The fossilized remains of two pregnant fish indicate that sex as we know it — fertilization of eggs inside a female — took place as much as 30 million years earlier than previously thought, researchers said on Thursday.
Scientists from Australia and Britain studying 380 million-year-old fossils of the armored placoderm fish, or Incisoscutum richiei, said they were initially confused when they realized that the two fish were carrying embryos. They originally thought the fish laid their eggs before fertilization.
“Once we found embryos in this group, we knew they had internal fertilization. But how the hell are they doing it?” said John Long, the head of sciences at the Museum Victoria in Melbourne who wrote a paper on the discovery that appeared in Thursday’s issue of the journal Nature.
The answer came when the scientists re-examined the pelvis of the male placoderm, armed with the new information about fertilization.
After looking at specimens at the Natural History Museum in London and the Museum Victoria, they realized the pelvis had a fin not seen on the female fish and surmised it was likely used to grip its mate during fertilization, much as sharks do.

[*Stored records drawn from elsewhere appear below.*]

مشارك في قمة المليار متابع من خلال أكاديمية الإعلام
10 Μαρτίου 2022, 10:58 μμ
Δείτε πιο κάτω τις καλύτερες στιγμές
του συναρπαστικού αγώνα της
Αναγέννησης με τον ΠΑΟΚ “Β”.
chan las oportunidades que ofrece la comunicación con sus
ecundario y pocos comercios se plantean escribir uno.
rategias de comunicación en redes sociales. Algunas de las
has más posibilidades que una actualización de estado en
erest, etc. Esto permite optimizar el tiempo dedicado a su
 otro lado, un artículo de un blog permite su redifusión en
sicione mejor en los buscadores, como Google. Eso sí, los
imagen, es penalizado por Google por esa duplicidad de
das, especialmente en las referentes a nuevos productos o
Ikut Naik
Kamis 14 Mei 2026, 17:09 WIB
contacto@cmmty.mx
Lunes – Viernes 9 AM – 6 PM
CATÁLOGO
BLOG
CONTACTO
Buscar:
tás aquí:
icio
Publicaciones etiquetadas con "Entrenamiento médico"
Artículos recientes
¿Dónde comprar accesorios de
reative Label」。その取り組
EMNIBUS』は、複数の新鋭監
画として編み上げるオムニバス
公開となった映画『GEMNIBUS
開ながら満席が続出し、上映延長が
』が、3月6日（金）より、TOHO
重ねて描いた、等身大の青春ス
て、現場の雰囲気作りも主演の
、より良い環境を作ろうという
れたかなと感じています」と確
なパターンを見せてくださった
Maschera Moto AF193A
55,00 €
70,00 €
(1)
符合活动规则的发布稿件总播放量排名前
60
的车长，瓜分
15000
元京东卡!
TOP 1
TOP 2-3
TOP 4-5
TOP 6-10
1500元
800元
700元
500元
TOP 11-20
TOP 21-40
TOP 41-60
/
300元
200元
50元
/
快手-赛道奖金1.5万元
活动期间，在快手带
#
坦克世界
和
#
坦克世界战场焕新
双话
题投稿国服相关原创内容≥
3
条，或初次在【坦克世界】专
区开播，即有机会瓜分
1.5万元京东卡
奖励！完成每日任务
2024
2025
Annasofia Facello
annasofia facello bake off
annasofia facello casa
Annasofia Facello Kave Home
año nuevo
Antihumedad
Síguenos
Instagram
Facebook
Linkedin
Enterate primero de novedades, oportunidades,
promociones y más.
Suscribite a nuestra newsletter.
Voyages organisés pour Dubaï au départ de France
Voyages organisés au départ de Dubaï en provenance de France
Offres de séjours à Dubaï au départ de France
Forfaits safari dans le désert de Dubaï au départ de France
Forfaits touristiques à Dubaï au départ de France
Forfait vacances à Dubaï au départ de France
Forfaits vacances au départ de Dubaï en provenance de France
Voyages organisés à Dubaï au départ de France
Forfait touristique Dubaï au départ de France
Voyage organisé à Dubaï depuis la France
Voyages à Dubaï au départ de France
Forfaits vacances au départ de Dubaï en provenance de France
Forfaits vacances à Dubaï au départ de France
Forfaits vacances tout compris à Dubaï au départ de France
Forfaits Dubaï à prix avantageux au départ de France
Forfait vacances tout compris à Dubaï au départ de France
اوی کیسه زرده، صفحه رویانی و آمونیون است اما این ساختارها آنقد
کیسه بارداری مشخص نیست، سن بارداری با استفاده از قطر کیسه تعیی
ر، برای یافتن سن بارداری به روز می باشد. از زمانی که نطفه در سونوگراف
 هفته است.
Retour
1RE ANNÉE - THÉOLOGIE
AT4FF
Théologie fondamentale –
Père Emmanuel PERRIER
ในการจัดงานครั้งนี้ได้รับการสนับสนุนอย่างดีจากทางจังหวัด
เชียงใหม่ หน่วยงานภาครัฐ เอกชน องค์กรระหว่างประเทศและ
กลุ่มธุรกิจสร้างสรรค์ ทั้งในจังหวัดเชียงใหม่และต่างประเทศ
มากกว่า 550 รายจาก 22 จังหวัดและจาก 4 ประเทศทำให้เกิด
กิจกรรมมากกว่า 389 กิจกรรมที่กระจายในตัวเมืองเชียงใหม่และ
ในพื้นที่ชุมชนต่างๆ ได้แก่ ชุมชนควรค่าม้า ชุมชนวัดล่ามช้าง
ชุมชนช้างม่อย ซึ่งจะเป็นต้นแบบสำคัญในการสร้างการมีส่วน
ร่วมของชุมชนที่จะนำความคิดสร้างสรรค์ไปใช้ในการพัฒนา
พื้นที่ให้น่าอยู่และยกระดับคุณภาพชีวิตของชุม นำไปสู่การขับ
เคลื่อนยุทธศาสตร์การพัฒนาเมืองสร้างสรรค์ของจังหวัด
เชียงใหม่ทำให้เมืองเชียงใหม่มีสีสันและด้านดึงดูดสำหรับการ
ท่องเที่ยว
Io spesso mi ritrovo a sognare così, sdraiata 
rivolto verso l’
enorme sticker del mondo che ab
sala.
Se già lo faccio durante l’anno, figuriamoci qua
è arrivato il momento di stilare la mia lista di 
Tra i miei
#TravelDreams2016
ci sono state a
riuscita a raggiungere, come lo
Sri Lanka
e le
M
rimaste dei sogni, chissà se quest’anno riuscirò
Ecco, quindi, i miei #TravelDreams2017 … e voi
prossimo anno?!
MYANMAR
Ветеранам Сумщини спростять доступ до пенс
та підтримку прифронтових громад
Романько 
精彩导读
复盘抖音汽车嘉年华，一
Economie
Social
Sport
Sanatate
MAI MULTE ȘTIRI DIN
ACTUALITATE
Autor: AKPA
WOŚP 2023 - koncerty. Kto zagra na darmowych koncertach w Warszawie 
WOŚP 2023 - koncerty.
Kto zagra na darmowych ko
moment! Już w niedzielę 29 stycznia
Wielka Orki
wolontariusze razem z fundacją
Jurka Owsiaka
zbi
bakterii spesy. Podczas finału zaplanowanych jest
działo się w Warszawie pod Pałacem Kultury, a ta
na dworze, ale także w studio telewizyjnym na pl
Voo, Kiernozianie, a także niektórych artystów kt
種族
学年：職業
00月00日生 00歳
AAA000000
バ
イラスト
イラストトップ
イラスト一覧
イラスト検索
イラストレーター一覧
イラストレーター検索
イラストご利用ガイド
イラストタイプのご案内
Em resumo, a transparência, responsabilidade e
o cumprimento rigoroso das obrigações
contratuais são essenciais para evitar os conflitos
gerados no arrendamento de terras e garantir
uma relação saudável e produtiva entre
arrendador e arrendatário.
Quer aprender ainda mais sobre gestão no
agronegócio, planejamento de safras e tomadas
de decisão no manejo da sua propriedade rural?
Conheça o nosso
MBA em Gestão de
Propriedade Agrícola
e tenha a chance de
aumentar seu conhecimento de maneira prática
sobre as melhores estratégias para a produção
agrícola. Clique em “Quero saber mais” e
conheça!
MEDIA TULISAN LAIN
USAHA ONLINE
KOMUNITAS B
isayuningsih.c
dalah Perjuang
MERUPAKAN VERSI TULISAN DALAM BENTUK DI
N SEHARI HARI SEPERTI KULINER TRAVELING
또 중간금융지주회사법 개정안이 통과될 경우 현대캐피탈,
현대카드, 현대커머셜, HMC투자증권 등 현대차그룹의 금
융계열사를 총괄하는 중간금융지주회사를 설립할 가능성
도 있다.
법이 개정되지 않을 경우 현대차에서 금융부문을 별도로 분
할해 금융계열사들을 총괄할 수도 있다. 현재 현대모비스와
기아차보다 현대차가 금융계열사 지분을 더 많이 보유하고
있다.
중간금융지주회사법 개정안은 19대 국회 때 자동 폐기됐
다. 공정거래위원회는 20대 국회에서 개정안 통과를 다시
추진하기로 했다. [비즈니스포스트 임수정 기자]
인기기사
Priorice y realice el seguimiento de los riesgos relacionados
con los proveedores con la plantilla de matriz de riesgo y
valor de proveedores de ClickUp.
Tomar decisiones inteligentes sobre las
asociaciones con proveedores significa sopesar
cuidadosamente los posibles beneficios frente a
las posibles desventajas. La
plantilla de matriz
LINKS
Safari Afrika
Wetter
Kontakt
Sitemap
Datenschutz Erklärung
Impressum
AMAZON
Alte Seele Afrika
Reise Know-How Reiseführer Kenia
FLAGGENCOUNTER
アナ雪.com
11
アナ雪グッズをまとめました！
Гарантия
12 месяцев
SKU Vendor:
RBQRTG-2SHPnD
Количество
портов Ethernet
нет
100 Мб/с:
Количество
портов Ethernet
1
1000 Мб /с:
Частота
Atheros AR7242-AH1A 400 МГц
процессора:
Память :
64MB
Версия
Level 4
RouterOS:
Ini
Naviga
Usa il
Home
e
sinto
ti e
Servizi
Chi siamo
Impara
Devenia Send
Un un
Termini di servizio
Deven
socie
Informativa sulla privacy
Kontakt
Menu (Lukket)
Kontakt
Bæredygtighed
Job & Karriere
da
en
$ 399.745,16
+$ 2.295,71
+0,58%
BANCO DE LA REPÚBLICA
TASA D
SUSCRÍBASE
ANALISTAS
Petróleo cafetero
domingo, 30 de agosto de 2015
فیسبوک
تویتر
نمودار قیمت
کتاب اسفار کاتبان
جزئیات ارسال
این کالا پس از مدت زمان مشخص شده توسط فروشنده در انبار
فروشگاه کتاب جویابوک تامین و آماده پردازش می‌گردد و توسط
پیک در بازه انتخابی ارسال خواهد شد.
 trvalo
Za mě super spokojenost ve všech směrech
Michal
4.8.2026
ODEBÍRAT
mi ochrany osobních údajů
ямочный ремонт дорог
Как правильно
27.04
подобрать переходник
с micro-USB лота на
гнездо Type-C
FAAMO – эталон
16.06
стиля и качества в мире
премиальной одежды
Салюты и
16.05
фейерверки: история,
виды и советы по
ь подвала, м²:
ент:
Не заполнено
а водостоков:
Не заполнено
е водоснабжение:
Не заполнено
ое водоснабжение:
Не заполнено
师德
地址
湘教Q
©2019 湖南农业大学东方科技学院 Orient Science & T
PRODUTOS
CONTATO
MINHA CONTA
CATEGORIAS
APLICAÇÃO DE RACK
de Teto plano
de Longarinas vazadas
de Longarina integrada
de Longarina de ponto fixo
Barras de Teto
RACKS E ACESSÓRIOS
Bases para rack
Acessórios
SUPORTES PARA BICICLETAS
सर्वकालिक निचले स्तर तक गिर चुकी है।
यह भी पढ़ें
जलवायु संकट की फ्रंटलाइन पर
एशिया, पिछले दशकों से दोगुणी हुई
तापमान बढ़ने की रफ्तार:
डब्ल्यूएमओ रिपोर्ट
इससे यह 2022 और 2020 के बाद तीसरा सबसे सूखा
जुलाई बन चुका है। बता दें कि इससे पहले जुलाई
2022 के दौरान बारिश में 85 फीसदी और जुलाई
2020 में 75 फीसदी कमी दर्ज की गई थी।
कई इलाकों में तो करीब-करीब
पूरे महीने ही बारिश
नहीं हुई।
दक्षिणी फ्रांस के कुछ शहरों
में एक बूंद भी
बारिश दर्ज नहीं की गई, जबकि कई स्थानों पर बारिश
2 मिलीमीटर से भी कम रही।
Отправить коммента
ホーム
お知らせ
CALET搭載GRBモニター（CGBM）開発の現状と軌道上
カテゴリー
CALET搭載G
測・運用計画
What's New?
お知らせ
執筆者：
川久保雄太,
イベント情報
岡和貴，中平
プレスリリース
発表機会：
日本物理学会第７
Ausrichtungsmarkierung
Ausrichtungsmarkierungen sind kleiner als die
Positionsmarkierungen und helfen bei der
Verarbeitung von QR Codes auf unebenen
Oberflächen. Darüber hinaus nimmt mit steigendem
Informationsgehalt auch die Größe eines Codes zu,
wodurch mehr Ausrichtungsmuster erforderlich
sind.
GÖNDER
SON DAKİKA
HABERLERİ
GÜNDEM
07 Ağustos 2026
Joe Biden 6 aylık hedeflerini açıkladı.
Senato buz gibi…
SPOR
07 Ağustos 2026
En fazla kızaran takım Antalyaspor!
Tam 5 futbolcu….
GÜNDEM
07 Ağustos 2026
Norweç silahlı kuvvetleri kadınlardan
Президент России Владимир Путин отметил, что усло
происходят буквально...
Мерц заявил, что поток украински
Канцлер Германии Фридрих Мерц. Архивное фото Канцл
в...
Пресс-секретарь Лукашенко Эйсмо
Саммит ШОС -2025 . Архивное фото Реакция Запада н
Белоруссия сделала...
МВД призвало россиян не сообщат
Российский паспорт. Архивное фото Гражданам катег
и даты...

“These fish have an extra large bone that attaches to the pelvic bone,” he said. “It had been overlooked and hadn’t been identified. So in a nutshell, we have reinterpreted the structure of the pelvic bone in these placoderms to show they had a method for copulation.”
Zerina Johanson, a paleontologist at the Natural History Museum who also took part in the study along with the University of Western Australia’s Kate Trinajstic, said findings of internal fertilization showed that “sex started a lot sooner than we thought.”
“We expected these early fish would show a more primitive type of reproduction, where sperm and eggs combine in the water and embryos develop outside fish,” Johanson said in a statement.
Per Ahlberg, a professor of evolutionary organismal biology at Uppsala University in Sweden who did not take part in the study, said the discovery “may prove to have far-reaching implications for our understanding of early vertebrate evolution.”
“Every once in a while, a discovery comes along that puts our biological understanding of some extinct group of organism on much firmer footing,” Ahlberg wrote in Nature. “Long and colleagues present such a discovery.”
Long first became enamored with the reproductive skills of this ancient fish last year, when his team identified the first placoderm containing embryos at the Gogo dig site in Western Australia.
The 380 million year old fossils were hailed as one of the most important discoveries in Australia and the fossil represents the world’s oldest known vertebrate mother. The site, which Long has worked since 1986, is believed to have once been the home of an ancient tropical reef that would have rivaled the Great Barrier Reef.